The Slovenian neighborhood grocery museum, which opens Sunday, gives a nostalgic look at the past while providing reminders that the current passion for locally sourced foods harkens back to an urban way of life that was familiar to many in Joliet until the 1960s.
The Martin & Emma Planinsek Grocery & Meat Market Museum at 1314 Elizabeth St. is opening as part of the festivities for the Slovenian Grape Harvest Festival.
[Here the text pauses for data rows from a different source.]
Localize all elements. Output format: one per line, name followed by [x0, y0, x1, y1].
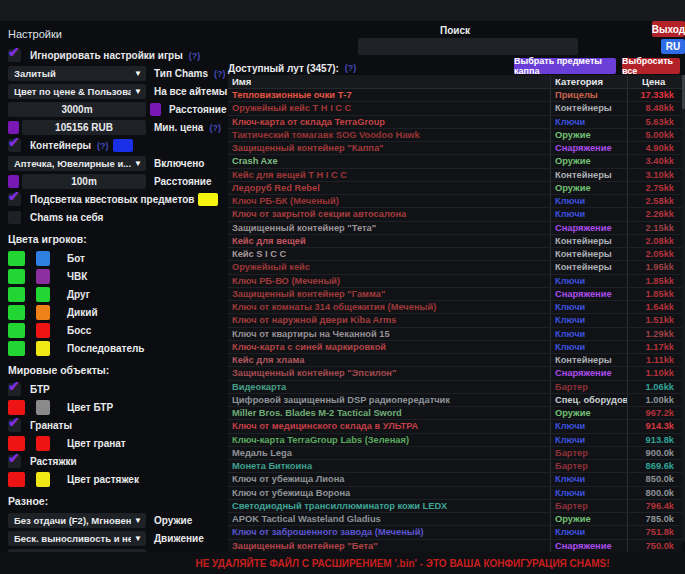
color-swatch[interactable]	[8, 436, 25, 451]
table-row[interactable]: Ключ РБ-ВО (Меченый)Ключи1.85kk	[228, 275, 682, 288]
table-cell-name: Тактический томагавк SOG Voodoo Hawk	[228, 129, 550, 141]
help-hint[interactable]: (?)	[345, 63, 357, 73]
table-row[interactable]: Защищенный контейнер "Эпсилон"Снаряжение…	[228, 367, 682, 380]
ignore-game-settings-checkbox[interactable]: ✔	[8, 49, 21, 62]
table-row[interactable]: Защищенный контейнер "Бета"Снаряжение750…	[228, 540, 682, 553]
color-mode-select[interactable]: Цвет по цене & Пользователь ▼	[8, 84, 146, 99]
table-row[interactable]: ВидеокартаБартер1.06kk	[228, 381, 682, 394]
table-row[interactable]: Ледоруб Red RebelОружие2.75kk	[228, 182, 682, 195]
table-row[interactable]: Ключ от заброшенного завода (Меченый)Клю…	[228, 526, 682, 539]
table-row[interactable]: Ключ от наружной двери Kiba ArmsКлючи1.5…	[228, 314, 682, 327]
color-swatch[interactable]	[8, 400, 25, 415]
color-swatch[interactable]	[36, 472, 50, 487]
table-row[interactable]: Оружейный кейс T H I C CКонтейнеры8.48kk	[228, 102, 682, 115]
color-swatch[interactable]	[8, 323, 25, 338]
table-row[interactable]: Тактический томагавк SOG Voodoo HawkОруж…	[228, 129, 682, 142]
distance-row: 3000m Расстояние	[8, 102, 226, 117]
help-hint[interactable]: (?)	[97, 141, 109, 151]
grenades-row[interactable]: ✔ Гранаты	[8, 418, 226, 433]
color-swatch[interactable]	[36, 287, 50, 302]
column-header-name[interactable]: Имя	[228, 76, 550, 87]
table-row[interactable]: Кейс S I C CКонтейнеры2.05kk	[228, 248, 682, 261]
color-swatch[interactable]	[36, 269, 50, 284]
table-row[interactable]: Оружейный кейсКонтейнеры1.95kk	[228, 261, 682, 274]
exit-button[interactable]: Выход	[652, 21, 685, 37]
color-swatch[interactable]	[36, 323, 50, 338]
tripwires-checkbox[interactable]: ✔	[8, 455, 21, 468]
color-swatch[interactable]	[8, 341, 25, 356]
table-row[interactable]: Защищенный контейнер "Каппа"Снаряжение4.…	[228, 142, 682, 155]
table-row[interactable]: Светодиодный трансиллюминатор кожи LEDXБ…	[228, 500, 682, 513]
table-row[interactable]: Ключ от убежища ЛионаКлючи850.0k	[228, 473, 682, 486]
color-swatch[interactable]	[8, 287, 25, 302]
table-row[interactable]: Ключ-карта с синей маркировкойКлючи1.17k…	[228, 341, 682, 354]
ignore-game-settings-row[interactable]: ✔ Игнорировать настройки игры (?)	[8, 48, 226, 63]
color-swatch[interactable]	[36, 305, 50, 320]
table-row[interactable]: Защищенный контейнер "Тета"Снаряжение2.1…	[228, 222, 682, 235]
table-row[interactable]: APOK Tactical Wasteland GladiusОружие785…	[228, 513, 682, 526]
quest-highlight-checkbox[interactable]: ✔	[8, 193, 21, 206]
table-row[interactable]: Ключ РБ-БК (Меченый)Ключи2.58kk	[228, 195, 682, 208]
min-price-input[interactable]: 105156 RUB	[22, 120, 146, 135]
color-swatch[interactable]	[36, 436, 50, 451]
table-row[interactable]: Цифровой защищенный DSP радиопередатчикС…	[228, 394, 682, 407]
table-row[interactable]: Ключ от убежища ВоронаКлючи800.0k	[228, 487, 682, 500]
grenades-checkbox[interactable]: ✔	[8, 419, 21, 432]
containers-row[interactable]: ✔ Контейнеры (?)	[8, 138, 226, 153]
table-cell-cat: Ключи	[550, 341, 627, 353]
table-cell-name: Защищенный контейнер "Бета"	[228, 540, 550, 552]
help-hint[interactable]: (?)	[189, 51, 201, 61]
table-row[interactable]: Ключ от медицинского склада в УЛЬТРАКлюч…	[228, 420, 682, 433]
table-row[interactable]: Защищенный контейнер "Гамма"Снаряжение1.…	[228, 288, 682, 301]
select-kappa-items-button[interactable]: Выбрать предметы каппа	[514, 58, 616, 74]
chams-type-select[interactable]: Залитый ▼	[8, 66, 146, 81]
help-hint[interactable]: (?)	[209, 123, 221, 133]
column-header-category[interactable]: Категория	[550, 76, 627, 87]
movement-select[interactable]: Беск. выносливость и нет уста: ▼	[8, 531, 146, 546]
enabled-filter-select[interactable]: Аптечка, Ювелирные и... ▼	[8, 156, 146, 171]
color-swatch[interactable]	[36, 341, 50, 356]
discard-all-button[interactable]: Выбросить все	[622, 58, 680, 74]
weapon-select[interactable]: Без отдачи (F2), Мгновенное п ▼	[8, 513, 146, 528]
grenade-color-row: Цвет гранат	[8, 436, 226, 451]
color-swatch[interactable]	[36, 251, 50, 266]
player-colors-title: Цвета игроков:	[8, 233, 226, 245]
containers-color-swatch[interactable]	[113, 139, 133, 152]
table-row[interactable]: Ключ от закрытой секции автосалонаКлючи2…	[228, 208, 682, 221]
help-hint[interactable]: (?)	[214, 69, 226, 79]
distance-input[interactable]: 3000m	[8, 102, 146, 117]
table-row[interactable]: Кейс для вещейКонтейнеры2.08kk	[228, 235, 682, 248]
distance-color-swatch[interactable]	[150, 103, 161, 116]
containers-checkbox[interactable]: ✔	[8, 139, 21, 152]
quest-highlight-color-swatch[interactable]	[198, 193, 218, 206]
search-input[interactable]	[358, 38, 578, 55]
color-swatch[interactable]	[36, 400, 50, 415]
distance2-color-swatch[interactable]	[8, 175, 19, 188]
language-button[interactable]: RU	[661, 39, 685, 54]
color-swatch[interactable]	[8, 269, 25, 284]
color-swatch[interactable]	[8, 472, 25, 487]
table-row[interactable]: Ключ от комнаты 314 общежития (Меченый)К…	[228, 301, 682, 314]
column-header-price[interactable]: Цена	[627, 76, 678, 87]
table-row[interactable]: Монета БиткоинаБартер869.6k	[228, 460, 682, 473]
table-row[interactable]: Ключ-карта TerraGroup Labs (Зеленая)Ключ…	[228, 434, 682, 447]
table-row[interactable]: Miller Bros. Blades M-2 Tactical SwordОр…	[228, 407, 682, 420]
table-row[interactable]: Crash AxeОружие3.40kk	[228, 155, 682, 168]
chams-self-checkbox[interactable]	[8, 211, 21, 224]
tripwires-row[interactable]: ✔ Растяжки	[8, 454, 226, 469]
color-swatch[interactable]	[8, 305, 25, 320]
table-row[interactable]: Ключ-карта от склада TerraGroupКлючи5.63…	[228, 116, 682, 129]
table-row[interactable]: Медаль LegaБартер900.0k	[228, 447, 682, 460]
min-price-color-swatch[interactable]	[8, 121, 19, 134]
btr-checkbox[interactable]: ✔	[8, 383, 21, 396]
table-row[interactable]: Ключ от квартиры на Чеканной 15Ключи1.29…	[228, 328, 682, 341]
distance2-input[interactable]: 100m	[22, 174, 146, 189]
table-row[interactable]: Кейс для вещей T H I C CКонтейнеры3.10kk	[228, 169, 682, 182]
quest-highlight-row[interactable]: ✔ Подсветка квестовых предметов	[8, 192, 226, 207]
table-row[interactable]: Кейс для хламаКонтейнеры1.11kk	[228, 354, 682, 367]
chams-self-row[interactable]: Chams на себя	[8, 210, 226, 225]
table-row[interactable]: Тепловизионные очки Т-7Прицелы17.33kk	[228, 89, 682, 102]
btr-row[interactable]: ✔ БТР	[8, 382, 226, 397]
color-swatch[interactable]	[8, 251, 25, 266]
grenades-label: Гранаты	[30, 420, 72, 431]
The festival runs from 1 to 9 p.m. at the Rivals Park Picnic Grounds, 1423 N. Broadway St. in Joliet.
The new museum, standing at the corner of Elizabeth and Russell streets where the Planinseks lived and ran their grocery from 1926 to 1961, is across the street from the Slovenian festival.
The museum includes the living quarters of the Planinsek family and also depicts the story of immigrant life in the U.S., particularly as Slovenians joined other Europeans who made Joliet their home in the early 20th century.
“We feel that their story is the American story,” Kailee Lowry, project manager of the museum store for the Joliet Area Historical Museum, said of the Planinseks. “They came here in 1921. By 1926, they had built their own grocery and their own property. It’s really the American dream.”
One of their daughters became mayor of Shorewood, where she is remembered by her married name as Bertha Hofer.
Mexican immigrants of today may take note of how the store reflects the grocery businesses in their own neighborhoods.
Joliet-area baby boomers and their elders may delight in the signs advertising two local dairies, Weber’s and Crombie’s, that once provided much of the milk consumed in town. Some may remember the “Best by Test” slogan used in the Weber’s sign.
One shelf contains an empty can from Adler’s Jim Dandy Lard produced in Joliet.
“That’s actually where Martin worked before he opened here,” Lowry said.
Bottles of Reimers’ soda and a case of Citizen’s beer, both made in Joliet, are more reminders of how people here once not only did their shopping in the neighborhood but typically bought products made close to home.
A can of Thomas J. Webb Co. coffee and a package of Swift’s Selected Beef Brains show some of the other food items brought in from Chicago.
“About 90% of what we have on display is original to the site,” Lowry said.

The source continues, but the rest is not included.